Privatização

Zema entra em rota de coalizão com sua própria base para facilitar privatizações

Governador apresentou PEC que retira a obrigatoriedade de referendo popular antes da venda de estatais; líder do governo, João Magalhães, deu declaração favorável à projeto da oposição, mas recuou

Governador de Minas Gerais, Romeu Zema - Rafa Neddermeyer/ Agência Brasil

O governador Romeu Zema (Novo) deu mais um passo em direção a sua meta em privatizar as estatais e apresentou à Assembleia Legislativa de Minas Gerais (ALMG) uma Proposta de Emenda à Constituição (PEC) que retira a exigência de referendo popular e troca o voto qualificado (aprovação de 49 deputados) por maioria simples (39). O texto facilita os planos de Zema que miram as estatais de água e saneamento (Copasa), energia (Cemig) e desenvolvimento econômico (Codemig).

Como esperado, a proposta sofreu resistência no parlamento e provocou reação do próprio líder do governo, o deputado João Magalhães (MDB). Em coletiva de imprensa sobre o projeto, Magalhães afirmou ser favorável a uma proposta do parlamentar da oposição Professor Cleiton (PV) que visa federalizar as estatais Codemig e Cemig:

— Eu não sei se o governador vai aceitar a proposta, inclusive fui o primeiro a colocá-la em evidência em uma entrevista na TV ALMG. Acho que seria plenamente viável e (Zema) conseguiria uma arrecadação bem superior do que passar para a iniciativa privada — disse João Magalhães.

Posteriormente, em nota, recuou e disse que não havia se expressado bem sobre o assunto. Ao citar os projetos da oposição, afirmou que tinha a intenção de mostrar a "pluralidade" de debates sobre o tema no parlamento. Já, ao Globo, afirmou que a PEC representa um importante avanço para o desenvolvimento do estado:

— Essa medida não apenas estimula a eficiência econômica, promovendo maior eficiência operacional, mas também possibilita investimentos privados cruciais para o crescimento do Estado, contribuindo para a geração de empregos e o bem-estar de nossos cidadãos — disse.

Apesar do recuo de Magalhães, a PEC do governador não é bem aceita por todos os 57 deputados que integram a base de Zema e enfrenta resistências. Entre elas, a do presidente da ALMG, Tadeu Martins Leite (MDB):

— Os mineiros merecem que esta decisão seja tomada com muito diálogo, responsabilidade e cuidado com o que é patrimônio da população — disse.

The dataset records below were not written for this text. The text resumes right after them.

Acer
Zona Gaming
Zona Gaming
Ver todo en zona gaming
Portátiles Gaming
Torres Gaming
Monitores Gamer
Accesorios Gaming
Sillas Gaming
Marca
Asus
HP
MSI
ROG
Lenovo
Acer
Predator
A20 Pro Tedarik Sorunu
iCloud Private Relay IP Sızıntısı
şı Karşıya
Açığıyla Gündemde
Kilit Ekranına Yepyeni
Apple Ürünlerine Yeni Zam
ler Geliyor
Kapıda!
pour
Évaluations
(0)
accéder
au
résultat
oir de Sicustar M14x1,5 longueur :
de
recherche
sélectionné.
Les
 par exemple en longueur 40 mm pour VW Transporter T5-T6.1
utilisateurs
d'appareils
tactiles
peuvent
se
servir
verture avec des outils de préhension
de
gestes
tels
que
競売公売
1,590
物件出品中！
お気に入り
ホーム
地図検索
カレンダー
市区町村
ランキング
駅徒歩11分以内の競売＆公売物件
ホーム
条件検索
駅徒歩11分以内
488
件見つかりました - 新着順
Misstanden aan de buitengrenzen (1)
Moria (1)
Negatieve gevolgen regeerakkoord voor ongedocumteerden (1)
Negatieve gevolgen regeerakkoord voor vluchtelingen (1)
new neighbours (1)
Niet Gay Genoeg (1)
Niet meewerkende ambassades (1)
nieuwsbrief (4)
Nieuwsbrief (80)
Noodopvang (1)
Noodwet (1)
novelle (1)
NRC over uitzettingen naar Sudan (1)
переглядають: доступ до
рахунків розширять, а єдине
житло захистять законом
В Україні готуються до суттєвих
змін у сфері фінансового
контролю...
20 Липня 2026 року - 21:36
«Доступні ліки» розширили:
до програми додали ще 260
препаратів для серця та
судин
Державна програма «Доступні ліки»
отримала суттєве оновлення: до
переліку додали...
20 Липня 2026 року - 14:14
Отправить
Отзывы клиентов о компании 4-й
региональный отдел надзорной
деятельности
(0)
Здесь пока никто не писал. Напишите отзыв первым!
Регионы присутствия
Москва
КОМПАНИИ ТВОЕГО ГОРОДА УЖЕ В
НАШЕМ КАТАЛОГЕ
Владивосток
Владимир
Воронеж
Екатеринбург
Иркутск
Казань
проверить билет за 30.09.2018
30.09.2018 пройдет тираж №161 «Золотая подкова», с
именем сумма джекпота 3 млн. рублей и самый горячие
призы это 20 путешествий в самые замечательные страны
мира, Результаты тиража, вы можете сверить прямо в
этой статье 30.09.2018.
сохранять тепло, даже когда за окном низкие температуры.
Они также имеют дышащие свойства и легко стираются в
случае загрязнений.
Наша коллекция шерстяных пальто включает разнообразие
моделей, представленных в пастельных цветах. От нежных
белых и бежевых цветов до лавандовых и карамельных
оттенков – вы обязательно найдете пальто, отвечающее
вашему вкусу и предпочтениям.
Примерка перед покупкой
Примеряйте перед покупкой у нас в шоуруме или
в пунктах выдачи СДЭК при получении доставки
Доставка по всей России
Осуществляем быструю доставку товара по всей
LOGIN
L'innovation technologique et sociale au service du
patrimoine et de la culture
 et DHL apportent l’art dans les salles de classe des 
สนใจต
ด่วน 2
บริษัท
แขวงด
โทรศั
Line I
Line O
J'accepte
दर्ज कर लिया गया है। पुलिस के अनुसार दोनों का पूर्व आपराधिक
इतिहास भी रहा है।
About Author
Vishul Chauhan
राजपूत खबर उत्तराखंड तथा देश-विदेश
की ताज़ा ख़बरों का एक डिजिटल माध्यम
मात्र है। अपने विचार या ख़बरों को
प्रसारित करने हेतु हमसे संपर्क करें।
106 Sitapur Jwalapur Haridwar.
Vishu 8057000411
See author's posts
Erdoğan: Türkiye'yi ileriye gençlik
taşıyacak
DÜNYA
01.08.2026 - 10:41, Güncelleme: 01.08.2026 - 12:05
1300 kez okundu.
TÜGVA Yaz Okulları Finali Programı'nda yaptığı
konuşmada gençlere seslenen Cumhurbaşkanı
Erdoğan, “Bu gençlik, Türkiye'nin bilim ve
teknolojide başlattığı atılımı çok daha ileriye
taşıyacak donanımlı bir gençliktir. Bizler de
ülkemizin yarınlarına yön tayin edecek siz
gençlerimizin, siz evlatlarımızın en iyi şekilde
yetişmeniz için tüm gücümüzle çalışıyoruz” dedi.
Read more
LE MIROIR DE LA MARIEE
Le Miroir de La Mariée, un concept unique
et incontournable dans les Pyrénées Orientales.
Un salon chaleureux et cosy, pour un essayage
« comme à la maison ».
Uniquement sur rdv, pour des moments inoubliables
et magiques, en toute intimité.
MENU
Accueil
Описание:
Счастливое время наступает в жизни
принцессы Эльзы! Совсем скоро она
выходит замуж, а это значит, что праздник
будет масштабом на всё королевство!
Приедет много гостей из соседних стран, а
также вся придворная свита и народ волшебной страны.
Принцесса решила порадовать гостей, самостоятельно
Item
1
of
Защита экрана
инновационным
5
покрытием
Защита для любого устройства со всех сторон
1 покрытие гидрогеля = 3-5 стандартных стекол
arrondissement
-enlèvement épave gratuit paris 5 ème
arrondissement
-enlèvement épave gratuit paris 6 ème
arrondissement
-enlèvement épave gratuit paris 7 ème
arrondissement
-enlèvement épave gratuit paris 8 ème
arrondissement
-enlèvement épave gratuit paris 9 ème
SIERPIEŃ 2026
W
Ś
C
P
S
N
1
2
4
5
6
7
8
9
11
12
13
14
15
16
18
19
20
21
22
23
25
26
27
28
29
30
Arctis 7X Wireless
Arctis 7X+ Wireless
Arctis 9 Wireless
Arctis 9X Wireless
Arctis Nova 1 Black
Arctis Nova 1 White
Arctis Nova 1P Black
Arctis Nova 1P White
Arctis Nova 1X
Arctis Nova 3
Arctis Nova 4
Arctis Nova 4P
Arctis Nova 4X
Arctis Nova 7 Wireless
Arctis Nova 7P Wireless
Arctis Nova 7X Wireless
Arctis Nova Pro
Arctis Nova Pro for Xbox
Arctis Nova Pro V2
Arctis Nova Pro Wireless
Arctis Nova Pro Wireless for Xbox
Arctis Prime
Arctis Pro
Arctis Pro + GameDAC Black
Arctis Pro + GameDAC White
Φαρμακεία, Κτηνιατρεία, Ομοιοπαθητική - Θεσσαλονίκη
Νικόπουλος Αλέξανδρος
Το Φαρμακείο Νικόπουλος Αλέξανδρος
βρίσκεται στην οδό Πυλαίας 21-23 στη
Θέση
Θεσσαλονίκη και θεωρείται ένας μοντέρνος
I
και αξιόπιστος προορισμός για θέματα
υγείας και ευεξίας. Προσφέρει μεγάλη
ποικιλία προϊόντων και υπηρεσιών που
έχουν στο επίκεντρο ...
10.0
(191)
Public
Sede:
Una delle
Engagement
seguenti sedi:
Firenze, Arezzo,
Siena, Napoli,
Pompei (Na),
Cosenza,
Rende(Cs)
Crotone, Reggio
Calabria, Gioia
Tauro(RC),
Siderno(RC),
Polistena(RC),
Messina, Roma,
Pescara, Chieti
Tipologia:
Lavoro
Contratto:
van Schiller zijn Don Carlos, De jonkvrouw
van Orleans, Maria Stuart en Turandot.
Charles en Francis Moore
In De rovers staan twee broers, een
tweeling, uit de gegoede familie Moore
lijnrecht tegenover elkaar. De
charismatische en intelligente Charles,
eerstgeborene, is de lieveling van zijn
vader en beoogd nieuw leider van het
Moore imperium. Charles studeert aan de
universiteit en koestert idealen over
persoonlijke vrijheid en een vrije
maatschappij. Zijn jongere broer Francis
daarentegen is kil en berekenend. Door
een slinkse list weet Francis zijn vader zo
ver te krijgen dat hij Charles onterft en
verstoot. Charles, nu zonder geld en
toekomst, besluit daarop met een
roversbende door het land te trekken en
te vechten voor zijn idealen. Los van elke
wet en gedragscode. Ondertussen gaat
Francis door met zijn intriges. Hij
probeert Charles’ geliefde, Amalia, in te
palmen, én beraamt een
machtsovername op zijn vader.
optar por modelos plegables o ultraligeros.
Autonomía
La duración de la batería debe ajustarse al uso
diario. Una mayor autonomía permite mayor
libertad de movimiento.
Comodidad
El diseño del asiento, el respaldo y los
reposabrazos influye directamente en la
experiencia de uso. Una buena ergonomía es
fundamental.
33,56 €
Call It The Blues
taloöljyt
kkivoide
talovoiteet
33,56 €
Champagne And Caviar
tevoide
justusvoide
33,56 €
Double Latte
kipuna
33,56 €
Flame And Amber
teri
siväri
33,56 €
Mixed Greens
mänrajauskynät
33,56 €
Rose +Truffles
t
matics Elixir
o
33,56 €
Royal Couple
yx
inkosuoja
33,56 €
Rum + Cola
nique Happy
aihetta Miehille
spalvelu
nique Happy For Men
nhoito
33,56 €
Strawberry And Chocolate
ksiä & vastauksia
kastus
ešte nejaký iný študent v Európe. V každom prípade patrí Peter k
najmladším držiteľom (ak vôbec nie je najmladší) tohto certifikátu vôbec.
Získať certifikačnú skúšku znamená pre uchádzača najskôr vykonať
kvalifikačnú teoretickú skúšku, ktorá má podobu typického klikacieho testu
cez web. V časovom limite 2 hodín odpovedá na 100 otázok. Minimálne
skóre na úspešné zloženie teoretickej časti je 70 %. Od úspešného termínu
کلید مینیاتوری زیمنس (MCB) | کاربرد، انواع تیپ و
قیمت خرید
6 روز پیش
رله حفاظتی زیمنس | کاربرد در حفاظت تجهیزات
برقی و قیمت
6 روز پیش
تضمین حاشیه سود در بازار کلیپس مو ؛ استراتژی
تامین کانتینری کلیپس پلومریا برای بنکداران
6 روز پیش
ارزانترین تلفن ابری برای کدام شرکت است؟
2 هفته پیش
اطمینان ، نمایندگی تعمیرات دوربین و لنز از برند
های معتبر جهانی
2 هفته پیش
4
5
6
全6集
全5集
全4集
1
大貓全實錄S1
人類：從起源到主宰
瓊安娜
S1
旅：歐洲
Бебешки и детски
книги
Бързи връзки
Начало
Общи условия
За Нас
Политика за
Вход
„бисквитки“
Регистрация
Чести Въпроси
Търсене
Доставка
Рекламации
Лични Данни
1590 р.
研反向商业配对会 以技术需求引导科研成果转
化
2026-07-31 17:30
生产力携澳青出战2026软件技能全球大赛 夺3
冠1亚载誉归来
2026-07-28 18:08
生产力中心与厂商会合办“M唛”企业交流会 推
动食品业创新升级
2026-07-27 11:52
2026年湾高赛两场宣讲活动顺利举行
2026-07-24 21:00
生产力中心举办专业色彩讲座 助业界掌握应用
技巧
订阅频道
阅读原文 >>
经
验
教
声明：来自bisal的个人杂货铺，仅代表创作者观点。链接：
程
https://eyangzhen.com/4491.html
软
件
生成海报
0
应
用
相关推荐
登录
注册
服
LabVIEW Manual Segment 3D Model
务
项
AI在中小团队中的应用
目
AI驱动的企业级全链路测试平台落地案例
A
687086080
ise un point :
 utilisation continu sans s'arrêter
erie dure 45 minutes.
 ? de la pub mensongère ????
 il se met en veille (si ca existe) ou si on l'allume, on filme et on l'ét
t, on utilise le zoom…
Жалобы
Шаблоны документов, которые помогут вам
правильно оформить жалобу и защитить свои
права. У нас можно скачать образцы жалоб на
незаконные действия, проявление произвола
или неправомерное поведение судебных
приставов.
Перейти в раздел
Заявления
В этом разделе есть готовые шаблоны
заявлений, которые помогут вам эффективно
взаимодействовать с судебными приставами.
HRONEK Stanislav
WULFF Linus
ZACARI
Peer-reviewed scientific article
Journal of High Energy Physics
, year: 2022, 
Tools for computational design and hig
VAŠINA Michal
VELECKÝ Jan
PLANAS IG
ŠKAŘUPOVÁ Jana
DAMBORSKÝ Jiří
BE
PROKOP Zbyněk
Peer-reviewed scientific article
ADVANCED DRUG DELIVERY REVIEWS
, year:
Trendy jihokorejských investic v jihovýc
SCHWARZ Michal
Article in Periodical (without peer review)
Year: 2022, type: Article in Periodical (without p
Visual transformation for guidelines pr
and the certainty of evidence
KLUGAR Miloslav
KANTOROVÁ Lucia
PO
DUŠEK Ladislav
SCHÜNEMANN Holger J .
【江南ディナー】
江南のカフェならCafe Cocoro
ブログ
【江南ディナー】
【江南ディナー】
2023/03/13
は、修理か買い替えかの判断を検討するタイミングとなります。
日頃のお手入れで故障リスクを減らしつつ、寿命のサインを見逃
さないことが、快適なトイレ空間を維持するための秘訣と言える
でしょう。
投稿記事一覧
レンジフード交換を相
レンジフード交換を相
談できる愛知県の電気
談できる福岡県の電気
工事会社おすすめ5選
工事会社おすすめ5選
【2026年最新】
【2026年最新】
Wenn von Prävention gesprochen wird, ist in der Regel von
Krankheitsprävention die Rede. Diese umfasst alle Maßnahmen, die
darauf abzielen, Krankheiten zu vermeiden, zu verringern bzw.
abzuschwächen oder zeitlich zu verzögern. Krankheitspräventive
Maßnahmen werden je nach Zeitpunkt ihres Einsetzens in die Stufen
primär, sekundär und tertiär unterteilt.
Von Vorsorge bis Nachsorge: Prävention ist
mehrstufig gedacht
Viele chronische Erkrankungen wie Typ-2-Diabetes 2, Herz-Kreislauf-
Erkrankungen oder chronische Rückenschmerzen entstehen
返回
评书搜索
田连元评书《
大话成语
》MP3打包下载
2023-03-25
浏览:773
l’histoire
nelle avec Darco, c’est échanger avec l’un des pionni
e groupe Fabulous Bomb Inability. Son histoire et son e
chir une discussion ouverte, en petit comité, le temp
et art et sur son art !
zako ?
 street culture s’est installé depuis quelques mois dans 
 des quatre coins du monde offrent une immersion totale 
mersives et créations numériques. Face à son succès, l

Já a oposição prometeu obstruir os trabalhos para que a votação não ocorra. Em coletiva, a deputada Beatriz Cerqueira (PT) afirmou que Zema está "na contramão do governo federal".

— O governo Zema tem medo de ser derrotado, se a proposta é tão boa para que facilitar condições de aprovação? Ele tem medo de que neste debate fique demonstrado o caminho errado que ele tenta trilhar para Minas Gerais — afirmou a petista.

Neste contexto, os deputados da base teriam não só que dar aval às privatizações, mas tirar o direito anteriormente concedido à população de opinar neste tipo de decisão. A hipótese de por fim ao referendo já havia sido proposta em discussões na legislatura passada pela Comissão Extraordinária de Privatizações, mas não avançou.

— A população de Minas é historicamente contra a venda de estatais, por isso nenhum parlamentar quer se comprometer com o tema. Além de que passar privatização exige uma transformação na legislação, e Zema já percebeu que não tem a quantidade de deputados para isso — afirma o cientista político Cristiano Rodrigues, da Universidade Federal de Minas Gerais (UFMG).

O posicionamento contrário é esperado, já que o tema não teve muito êxito histórico na ALMG. Apesar de criticar com frequência o serviço das estatais, Zema só chegou a enviar à Assembleia uma proposta de venda, da Codemig, que terminou arquivada pela Casa. A tramitação do Regime de Recuperação Fiscal que abre brechas para que estatais sejam vendidas também enfrenta entraves.

'Totalmente alinhados'
Procurado pela reportagem, o governo de Minas reforçou o interesse em desestatizar as empresas públicas. Em posicionamento oficial, a gestão de Zema afirmou que as privatizações melhorariam a administração das companhias, "que hoje se encontram engessadas pelas amarras burocráticas do Estado".

As propostas de federação citadas em coletiva pelo líder do governo não "resolveriam esse problema". "Esse objetivo será alcançado com amplo diálogo e respeito com a Assembleia Legislativa, e contará com a interlocução do nosso líder de governo, João Magalhães, ao qual estamos totalmente alinhados", diz trecho.